Opponents call Florida’s new legislation a partisan bid to recoup the GOP’s lost advantage in voting by mail in Florida.

More than 11 million Floridians cast ballots in November, a record 4.8 million of them by mail. While Trump carried Florida by about 3%, the Democratic advantage in absentee voting proved worrisome to many Republicans.

In the end, Florida Democrats outvoted Republicans by mail by 680,000 more absentee ballots.

That has Democrats skeptical of their GOP counterparts.

“Is the priority to make it more difficult for Floridians to vote? Could it be because Democrats turned out in historic numbers using vote-by-mail?” asked Democratic state Sen. Annette Taddeo.

Democrats call the addition of new ID requirements deliberate Republican attempts to make the electoral process more inconvenient for Black and inexperienced voters, as well as those who might have difficulty getting to a polling place.
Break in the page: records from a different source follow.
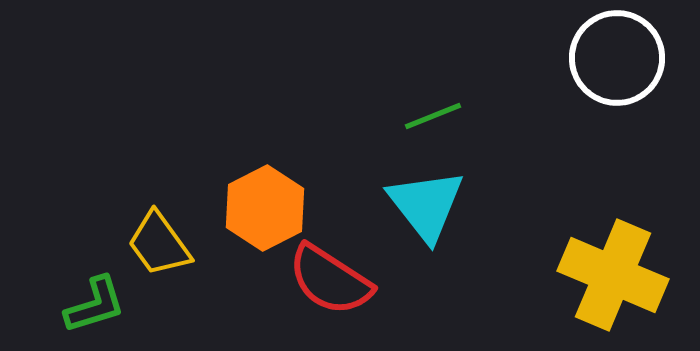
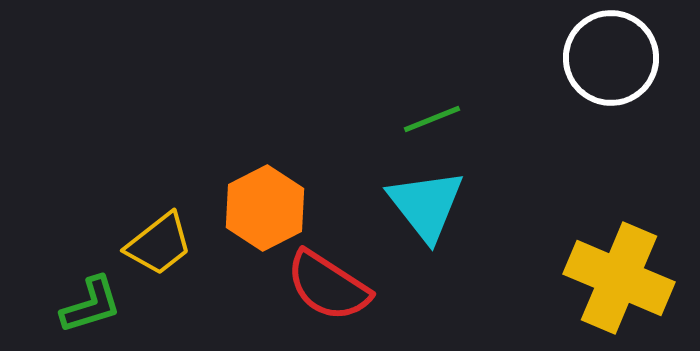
white circle: moved 6 px left
green line: moved 1 px left, 3 px down
yellow trapezoid: rotated 92 degrees counterclockwise
yellow cross: moved 6 px right, 3 px down
red semicircle: moved 2 px left, 6 px down
green L-shape: moved 4 px left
“The bill is different, but it still has barriers and hurdles for our people with disabilities, our seniors and our communities of color,” said Rep. Tracie Davis, a Democrat who served as a deputy elections supervisor for Duval County.

State Sen. Joe Gruters, who chairs the Republican Party of Florida chair, contends that the proposals are merely acts of fine-tuning “to ensure that we have integrity in the system," adding during floor debates that “this does nothing to suppress the vote.”
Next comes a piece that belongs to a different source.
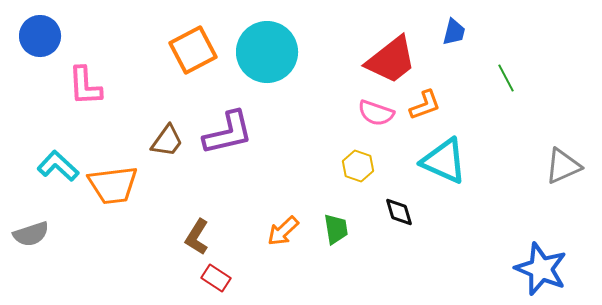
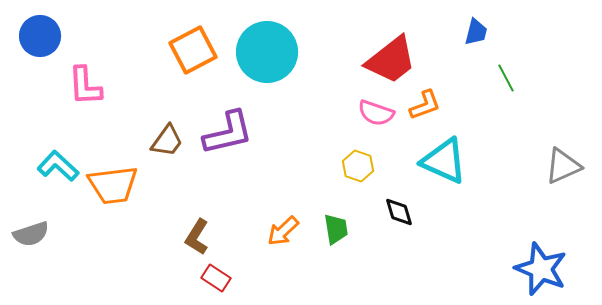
blue trapezoid: moved 22 px right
The governor's signature also would extend a no-influence zone to 150 feet (50 meters) around polling places. And elections officials would have to let candidates and other observers witness some key election night moments in the ballot-handling process. Any violations could prompt hefty fines.

Democrats charged that Republicans were creating phantom issues to justify changes.
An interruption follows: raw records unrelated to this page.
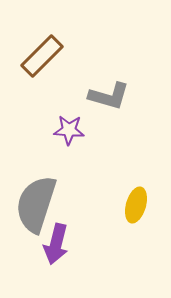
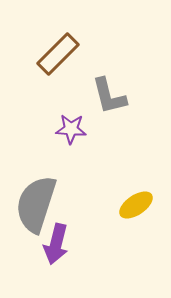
brown rectangle: moved 16 px right, 2 px up
gray L-shape: rotated 60 degrees clockwise
purple star: moved 2 px right, 1 px up
yellow ellipse: rotated 40 degrees clockwise
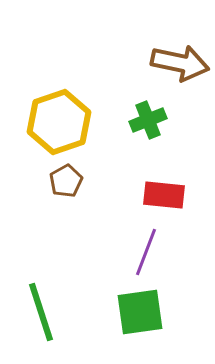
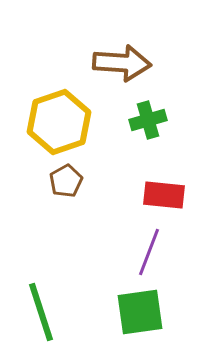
brown arrow: moved 58 px left; rotated 8 degrees counterclockwise
green cross: rotated 6 degrees clockwise
purple line: moved 3 px right
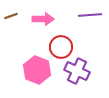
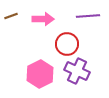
purple line: moved 2 px left, 1 px down
red circle: moved 6 px right, 3 px up
pink hexagon: moved 3 px right, 4 px down; rotated 12 degrees clockwise
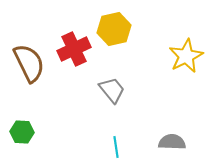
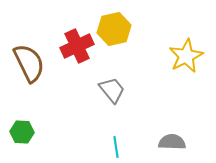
red cross: moved 3 px right, 3 px up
A group representing the state's 67 county elections officials never called for any of the changes, but its leader said his colleagues would dutifully follow any new requirements set in law.

“After days of debate, our hope is that the initial and unnecessary call for election reform will not detract from the confidence that was well-earned in 2020,” said Craig Latimer, Hillsborough County supervisor of elections and the president of the Florida Supervisors of Elections.

Latimer had called for wider use of ballot drop boxes, even as Republicans curtailed their use to the same hours when early voting sites and elections offices are open. He said the legislation makes requesting vote-by-mail ballots — and returning those ballots — harder.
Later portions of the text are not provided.